The county plans and strategies offer an excellent jumping off point for both campuses, and the task forces have already established distinct and complementary processes. PSU’s existing plans and ongoing research provide the basis to build an innovative climate resilience strategy. MHCC is poised to integrate resilience into the fiber of their campus identity as a whole, while they revisit their own strategic plan. The campus-community partnership also offers the City of Gresham a way to showcase the wide breadth of ongoing resilience-related work in their community.


Community resilience definitions from all disciplines – and musical tastes

Last week we had the opportunity to take the project public at PSU’s Annual Sustainability Celebration, where we hosted our first tabling event to solicit community engagement. The materials were oriented around the CRUX project and planning process, a survey, email sign-up, and an activity where participants could write and draw what resilience meant to them. All three approaches proved successful for offering different levels of engagement with multiple survey participants. We received over a dozen email sign-ups and a fun sheet of ideas around resilience. These ideas included: “water off a duck’s back,”  “it’s all about epiphytes!”, and “I get knocked down, but I get up again, you ain’t never gonna keep me down.” The simple drawing activity offered a casual way to interact with the idea of resilience and discover how it’s approached differently within various academic disciplines. The survey followed a similar theme with a more in-depth focus on responses for resilience, centering around the social and environmental interface of resilience, and a resilient community being, “one that empowers from within and tackles problems together.” The email sign-up offered updates and opportunities to engage through events and taking the survey on their own time as well.

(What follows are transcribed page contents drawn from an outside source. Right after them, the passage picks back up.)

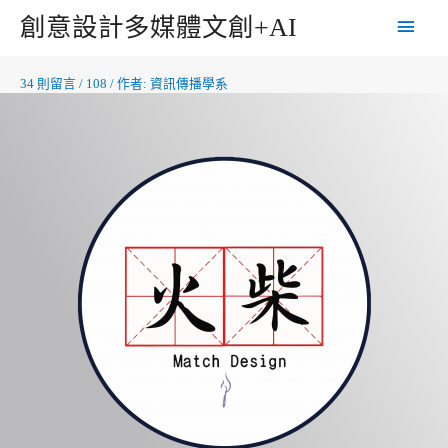
創意設計多媒體文創+AI
34 則留言
/
108
/ 作者:
資訊傳播學系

Students, staff, and faculty talk sustainability at PSU’s Annual Sustainability Celebration

For further community engagement, we have been working with a team of students in PSU’s Masters of Urban and Regional Planning program on developing our methodology for community engagement, identifying relevant and representative organizations and beginning initial outreach to these organizations. We are hoping to continue providing multiple levels of voluntary engagement so that we can utilize both broad concerns and contributions. We will also be identifying more invested partners for in-depth workshops and future implementation.

With thanks to all our collaborators, we are excited to continue to delve into these complex issues as an engaged and invested community and share the results with the Climate Leadership Network.